Hal ini dikarenakan kebanyakan warga Indonesia yang menganggur dan hanya menetap di rumah sehari-harinya. Sehingga mereka mudah untuk bersosialisasi dan berbincang-bincang renyah sampai hal yang ringan dan tidak penting pun selalu dibahas. 

Meskipun tidak semua warga kita yang menganggur, tetapi mereka menetap di rumah dengan membuka usaha rumahan, sehingga mudah untuk bercengkerama dengan tetangga.

Lain halnya di Singapura. Kota maju dengan 95% penduduknya yang sibuk di kantor, membuat budaya bertetangga menjadi tidak erat. Bahkan ini saya alami, tinggal di rusun yang mana dalam satu lantai terdiri dari enam rumah, tetapi kami tidak saling sapa saat berjumpa. 

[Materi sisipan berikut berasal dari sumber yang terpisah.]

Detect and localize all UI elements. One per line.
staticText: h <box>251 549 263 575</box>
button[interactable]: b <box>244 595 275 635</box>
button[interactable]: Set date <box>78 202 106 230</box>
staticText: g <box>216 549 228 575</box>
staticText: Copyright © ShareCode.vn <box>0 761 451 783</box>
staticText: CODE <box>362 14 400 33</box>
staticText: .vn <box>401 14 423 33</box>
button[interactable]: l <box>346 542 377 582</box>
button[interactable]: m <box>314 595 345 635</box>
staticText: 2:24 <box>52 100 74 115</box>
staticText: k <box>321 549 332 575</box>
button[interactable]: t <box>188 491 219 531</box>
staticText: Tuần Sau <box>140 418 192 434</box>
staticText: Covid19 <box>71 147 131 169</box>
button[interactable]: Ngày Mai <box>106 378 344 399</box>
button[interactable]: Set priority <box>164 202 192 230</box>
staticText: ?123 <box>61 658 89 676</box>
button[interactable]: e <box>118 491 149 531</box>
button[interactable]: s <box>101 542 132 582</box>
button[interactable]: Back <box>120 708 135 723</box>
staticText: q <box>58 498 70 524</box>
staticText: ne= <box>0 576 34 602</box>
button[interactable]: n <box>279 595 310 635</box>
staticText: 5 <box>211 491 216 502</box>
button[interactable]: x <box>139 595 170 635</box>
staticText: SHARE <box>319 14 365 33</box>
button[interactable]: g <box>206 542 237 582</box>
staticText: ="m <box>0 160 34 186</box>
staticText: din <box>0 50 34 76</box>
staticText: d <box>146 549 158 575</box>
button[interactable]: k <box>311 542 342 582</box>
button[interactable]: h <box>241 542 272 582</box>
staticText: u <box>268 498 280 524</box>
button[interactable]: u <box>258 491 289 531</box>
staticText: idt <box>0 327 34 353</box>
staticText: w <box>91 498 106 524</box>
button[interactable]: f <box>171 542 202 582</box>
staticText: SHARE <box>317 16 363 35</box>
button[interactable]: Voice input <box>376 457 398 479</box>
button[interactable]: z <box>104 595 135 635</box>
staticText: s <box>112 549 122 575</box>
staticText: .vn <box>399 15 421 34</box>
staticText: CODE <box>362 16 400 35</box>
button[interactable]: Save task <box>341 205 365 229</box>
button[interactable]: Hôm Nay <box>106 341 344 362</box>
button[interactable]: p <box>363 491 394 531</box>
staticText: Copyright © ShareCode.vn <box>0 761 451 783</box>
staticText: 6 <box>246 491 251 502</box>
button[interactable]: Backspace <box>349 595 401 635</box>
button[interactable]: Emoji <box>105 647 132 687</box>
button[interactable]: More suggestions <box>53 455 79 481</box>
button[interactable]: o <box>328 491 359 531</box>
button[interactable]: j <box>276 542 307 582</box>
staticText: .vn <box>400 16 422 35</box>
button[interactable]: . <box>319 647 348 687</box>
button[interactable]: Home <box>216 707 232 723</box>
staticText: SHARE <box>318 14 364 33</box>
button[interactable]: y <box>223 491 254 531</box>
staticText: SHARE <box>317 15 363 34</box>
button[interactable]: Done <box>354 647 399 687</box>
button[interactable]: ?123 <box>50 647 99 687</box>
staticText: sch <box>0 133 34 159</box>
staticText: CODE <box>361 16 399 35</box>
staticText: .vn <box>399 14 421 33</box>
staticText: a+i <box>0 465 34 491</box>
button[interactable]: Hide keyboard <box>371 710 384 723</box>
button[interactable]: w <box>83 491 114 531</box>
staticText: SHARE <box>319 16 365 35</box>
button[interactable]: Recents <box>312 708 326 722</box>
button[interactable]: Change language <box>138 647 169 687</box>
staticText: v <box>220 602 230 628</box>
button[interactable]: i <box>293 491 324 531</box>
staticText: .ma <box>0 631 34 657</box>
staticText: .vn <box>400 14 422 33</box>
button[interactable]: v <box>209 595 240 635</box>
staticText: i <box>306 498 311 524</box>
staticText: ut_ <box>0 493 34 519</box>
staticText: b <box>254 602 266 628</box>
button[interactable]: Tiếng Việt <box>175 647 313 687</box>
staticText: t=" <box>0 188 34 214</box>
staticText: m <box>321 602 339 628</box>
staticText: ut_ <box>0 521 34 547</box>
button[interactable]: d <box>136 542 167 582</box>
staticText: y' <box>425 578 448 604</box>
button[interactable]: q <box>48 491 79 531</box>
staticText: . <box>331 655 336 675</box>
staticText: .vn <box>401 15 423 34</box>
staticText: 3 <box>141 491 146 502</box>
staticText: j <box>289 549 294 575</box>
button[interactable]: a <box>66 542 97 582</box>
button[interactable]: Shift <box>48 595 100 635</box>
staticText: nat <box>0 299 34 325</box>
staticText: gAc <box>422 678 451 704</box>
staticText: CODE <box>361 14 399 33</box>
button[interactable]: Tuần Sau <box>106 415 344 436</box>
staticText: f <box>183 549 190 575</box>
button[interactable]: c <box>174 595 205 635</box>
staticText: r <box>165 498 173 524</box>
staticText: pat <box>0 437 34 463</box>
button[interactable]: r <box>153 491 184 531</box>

Hanya memberi salam saja (good morning / good afternoon) yang sudah membudaya dengan greetings tanpa adanya percakapan basa-basi. Padahal, rumah kami saling berhimpitan. Hanya satu dinding pembatas saja yang memisahkan.

Awalnya saya pikir mereka sombong, tetapi seiring berjalannya waktu lamanya stay di negara ini, saya semakin paham. Jangankan mereka yang bekerja di kantor, bagi yang work from home pun tetap saja menutup pintu selama 24 jam meskipun mereka ada di dalam rumah. 

Budaya bertetangga di kota maju ini benar-benar lemah, karena mereka sibuk dengan urusannya masing-masing. Tidak ada waktu untuk sekadar mengobrol ringan dengan tetangga kanan kiri meskipun rumah saling menempel.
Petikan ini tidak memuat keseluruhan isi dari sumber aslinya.